Musumeci: “Lavoriamo per andare oltre i partiti tradizionali”

A sei mesi alle elezioni regionali in Sicilia, Musumeci è stato il primo ad avanzare la propria candidatura. «Non so cosa succederà nel dopo-Crocetta, ma abbiamo da neutralizzare due mistificazioni», spiega l’ex presidente della Commissione antimafia all’Ars. «La prima mistificazione è già nota in tutta la sua cruda e drammatica realtà e cioè la rivoluzione di Crocetta – duce Musumeci  – L’altra mistificazione è quella del M5S che ostenta una sorta di superiorità genetica ma, messa alla prova, rivela ala sua inconsistenza sul piano della concretezza che ogni forza di governo deve invece sapere dimostrare». «Noi lavoriamo per ricomporre una coalizione che vada al di là del centrodestra tradizionale per dare rappresentanza anche a centinaia di migliaia di siciliani che non credono più nei partiti e nella geografia politica, intesa in maniera rigida e schematica – ribadisce l’ex esponente di An  – Ci stiamo riuscendo, se è vero che riusciamo a parlare a 360 gradi con un progetto di governo fatto di pochi ma essenziali obiettivi e con un metodo che i siciliani già conoscono.
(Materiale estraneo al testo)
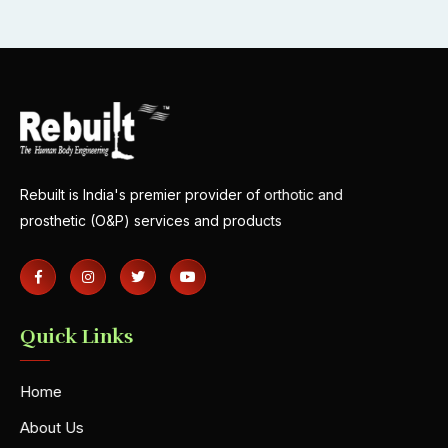
Rebuilt is India's premier provider of orthotic and
prosthetic (O&P) services and products
Quick Links
Home
About Us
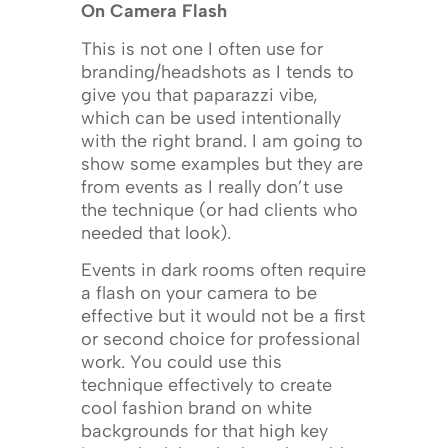
On Camera Flash
This is not one I often use for
branding/headshots as I tends to
give you that paparazzi vibe,
which can be used intentionally
with the right brand. I am going to
show some examples but they are
from events as I really don’t use
the technique (or had clients who
needed that look).
Events in dark rooms often require
a flash on your camera to be
effective but it would not be a first
or second choice for professional
work. You could use this
technique effectively to create
cool fashion brand on white
backgrounds for that high key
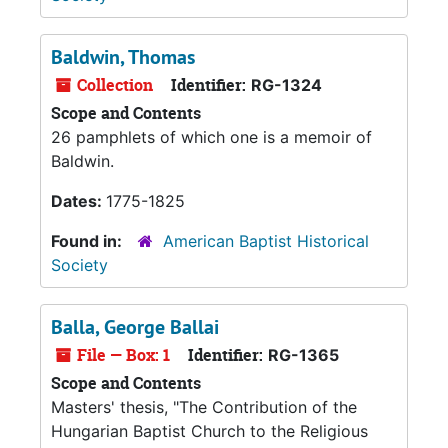
Baldwin, Thomas
Collection
Identifier:
RG-1324
Scope and Contents
26 pamphlets of which one is a memoir of
Baldwin.
Dates:
1775-1825
Found in:
American Baptist Historical
Society
Balla, George Ballai
File — Box: 1
Identifier:
RG-1365
Scope and Contents
Masters' thesis, "The Contribution of the
Hungarian Baptist Church to the Religious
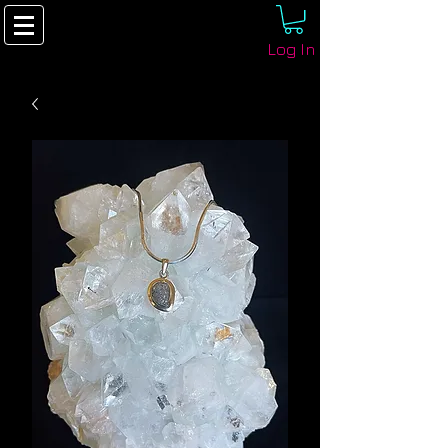
Log In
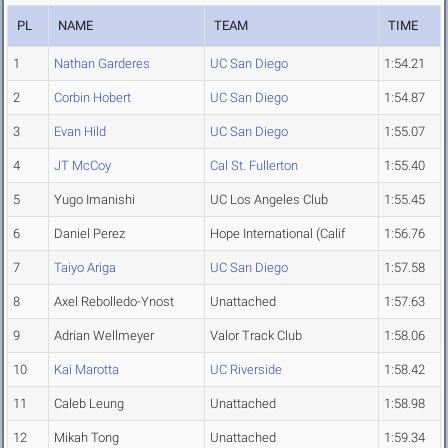
PL
NAME
TEAM
TIME
1
Nathan Garderes
UC San Diego
1:54.21
2
Corbin Hobert
UC San Diego
1:54.87
3
Evan Hild
UC San Diego
1:55.07
4
JT McCoy
Cal St. Fullerton
1:55.40
5
Yugo Imanishi
UC Los Angeles Club
1:55.45
6
Daniel Perez
Hope International (Calif
1:56.76
7
Taiyo Ariga
UC San Diego
1:57.58
8
Axel Rebolledo-Ynost
Unattached
1:57.63
9
Adrian Wellmeyer
Valor Track Club
1:58.06
10
Kai Marotta
UC Riverside
1:58.42
11
Caleb Leung
Unattached
1:58.98
12
Mikah Tong
Unattached
1:59.34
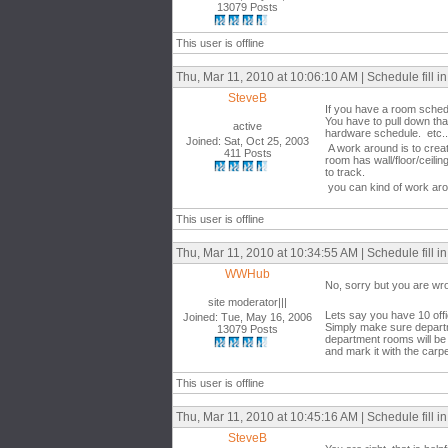
13079 Posts
This user is offline
Thu, Mar 11, 2010 at 10:06:10 AM | Schedule fill in 
SteveB
If you have a room schedu
You have to pull down tha
active
hardware schedule. etc...
Joined: Sat, Oct 25, 2003
A work around is to creat
411 Posts
room has wall/floor/ceili
to track.
you can kind of work aroun
This user is offline
Thu, Mar 11, 2010 at 10:34:55 AM | Schedule fill in 
WWHub
No, sorry but you are wr
site moderator|||
Lets say you have 10 off
Joined: Tue, May 16, 2006
Simply make sure departme
13079 Posts
department rooms will be 
and mark it with the carp
This user is offline
Thu, Mar 11, 2010 at 10:45:16 AM | Schedule fill in 
SteveB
Legato alla mia storia, credo improntata a doveri costanti ad efficienza, e all’assoluta trasparenza».  Musumeci, che vede la contrarietà di una parte di Forza Italia, avverte Berlusconi e i suoi rappresentanti nell’isola: «Stavolta il candidato non può uscire fuori nell’ultimo mese, mentre gli altri sono già da tempo in campagna elettorale».